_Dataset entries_
*** Begin section ***

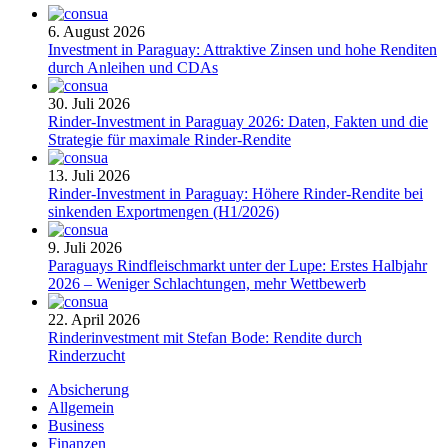
6. August 2026
Investment in Paraguay: Attraktive Zinsen und hohe Renditen
durch Anleihen und CDAs
30. Juli 2026
Rinder-Investment in Paraguay 2026: Daten, Fakten und die
Strategie für maximale Rinder-Rendite
13. Juli 2026
Rinder-Investment in Paraguay: Höhere Rinder-Rendite bei
sinkenden Exportmengen (H1/2026)
9. Juli 2026
Paraguays Rindfleischmarkt unter der Lupe: Erstes Halbjahr
2026 – Weniger Schlachtungen, mehr Wettbewerb
22. April 2026
Rinderinvestment mit Stefan Bode: Rendite durch
Rinderzucht
Absicherung
Allgemein
Business
Finanzen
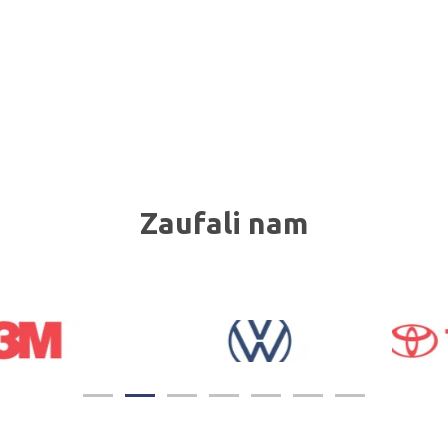
Zaufali nam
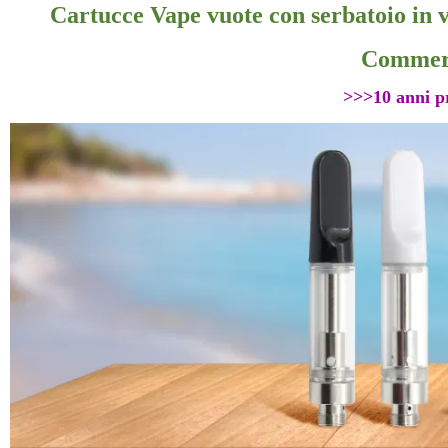
Cartucce Vape vuote con serbatoio in v
Commerc
>>>10 anni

*** End section ***

_Task prompt_
What lines of the preceding data include the string "durch"? Pull them out.

_Solution for this exercise_
durch Anleihen und CDAs
Rinderinvestment mit Stefan Bode: Rendite durch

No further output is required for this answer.